I slept better the second night, and we ate a solid scrambled eggs, toast, and watermelon breakfast. Our time spent walking in the forest the final day was all of 15 minutes. I kid you not! It may well have been the most relaxing trek ever. I think it would be better characterized as a cultural hike. The term “trek” can then be reserved for longer distances and time walking per day.
The benefit of less walking was the incorporation of the elephant rides on day 2, and rafting on day 3. Monse and I were nauseated by the truck ride upriver, but we were treated to exciting sections of whitewater. The rubber rafting lasted about 30 minutes, of which a solid 20 were in rapids.
When I asked our Thai river guide about the class of the final rapid, he didn’t understand me, only characterizing it as the “big” one. Left to my own judgment, I’d say we hit a few Class III’s and maybe a Class IV. The cool part was there was barely any work involved. We were just along for the ride, and when the rapids ended, we switched to a traditional bamboo raft for a 20 minute ride along a calmer section.
Once we were out of the river, pad thai lunches were consumed and we drove an hour and a half to a waterfall near Chiang Mai.

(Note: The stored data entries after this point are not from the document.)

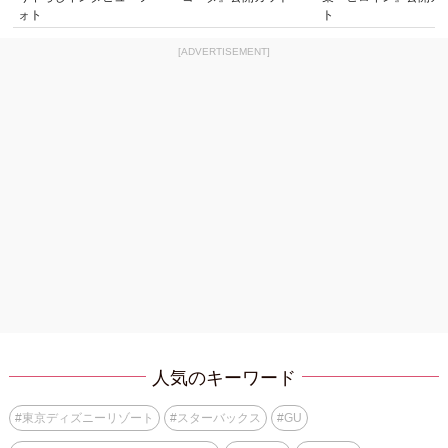
ォト
ト
[ADVERTISEMENT]
人気のキーワード
#
東京ディズニーリゾート
#
スターバックス
#
GU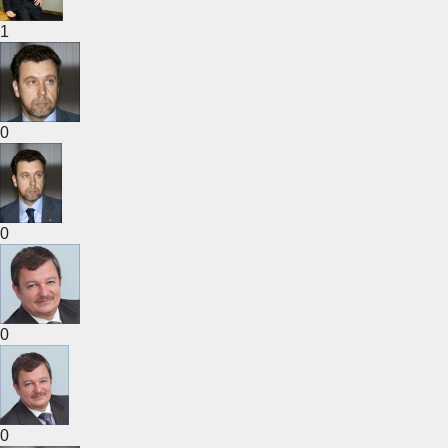
1
0
0
0
0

A few of the other guys slid on their butts down the waterfall in the center of the photo above, though only the local did the cliff jump. I didn’t feel comfortable doing either at this particular waterfall and sat them out.
Day 3 concluded with drop-offs back in Chiang Mai. I took a room at a nicer hotel (sorry Kent) to catch up on rest as I had a night train booked to Bangkok the following day.